For destinations where the runway cannot take even ATRs or where passengers are insufficient, Hindustan Aeronautics Limited has just come out with a civilian version of the Dornier-228, which it manufactures under licence for military customers. It is the first civilian aircraft manufactured in India to gain DGCA approval and could corner a sizeable share of the regional aviation market on account of its indigenous origin and small size.
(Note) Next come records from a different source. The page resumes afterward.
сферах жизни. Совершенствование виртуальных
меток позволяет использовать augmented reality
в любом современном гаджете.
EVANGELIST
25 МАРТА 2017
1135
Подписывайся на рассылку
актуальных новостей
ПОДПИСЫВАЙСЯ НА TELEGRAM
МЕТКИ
SpiceJet is also exploring the possibility of amphibian planes – a first for Indian aviation. If the government can address the issue of safety clearances and identify sufficient suitable water bodies to operate seaplanes, it would open a whole new avenue for expansion of regional services. The expectations are that the first seaplane service could takeoff in a year.
Crises and Credibility
With a combined fleet of about 500 aircraft and another 920 on order, India’s airline industry is growing rapidly. However, domestic air traffic growth, which reduced to 17.3 cent in 2017, could plunge to 12 per cent in 2018. The main reasons are increased airfares and the unsustainably high growth rate of 20-25 per cent in 2015 and 2016. The pricesensitive Indian market could also suffer as rising aviation turbine fuel (ATF) prices trigger another round of fare hike.
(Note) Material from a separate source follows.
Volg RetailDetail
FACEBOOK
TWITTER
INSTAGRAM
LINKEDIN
More worryingly, the next few years are expected to witness severe airport congestion. The six largest hub airports that handle around 65 per cent of air traffic are already bursting at the seams and will soon run out of bays and slots for aircraft operating under RCS. Airports are often reluctant to accommodate UDAN flights because their zero parking charges prevent them from being remunerative. Regional airlines which should be the main source of regional aviation services are also languishing, with Air Pegasus, Air Costa and Air Carnival ceasing operations since June 2016.
UDAN IS THE MOST CREDIBLE ATTEMPT YET TO TAKE AVIATION TO THE REMOTE REACHES OF THE COUNTRY AND MAKE FLYING AFFORDABLE FOR THE PERSON IN THE STREET
The government hopes to rapidly provide many no-frills airports at a cost of about 100 to 200 crore apiece and claims that against just 75 airports nationwide before UDAN, another 80 airports will be made functional in just 18 months. But bedevilled by land issues, local opposition and limited funds, some projects could get bogged down for years.
Regional aviation is one answer, albeit a partial one, to deal with the impending congestion crisis by weaning traffic away from the metros. The UDAN scheme is the most credible attempt yet to take aviation to the remote reaches of the country and make flying affordable for the person in the street.
Currently, three aspects are particularly heartening. First, that helicopter operators have entered the fray, because many remote areas cannot be linked by fixed-wing flights. Second, that the major carriers are now actively involved, which gives a significant boost to the RCS. Third, that some carriers such as SpiceJet and IndiGo do not want VGF. Sooner or later, subsidies must be withdrawn and the operations need to be self-sustaining.
The credibility of UDAN is now fairly well established and once Round Two is implemented, it will add about five per cent to the total passenger trips in the country. It is a small beginning, but not bad for a scheme that has been only a year in operation.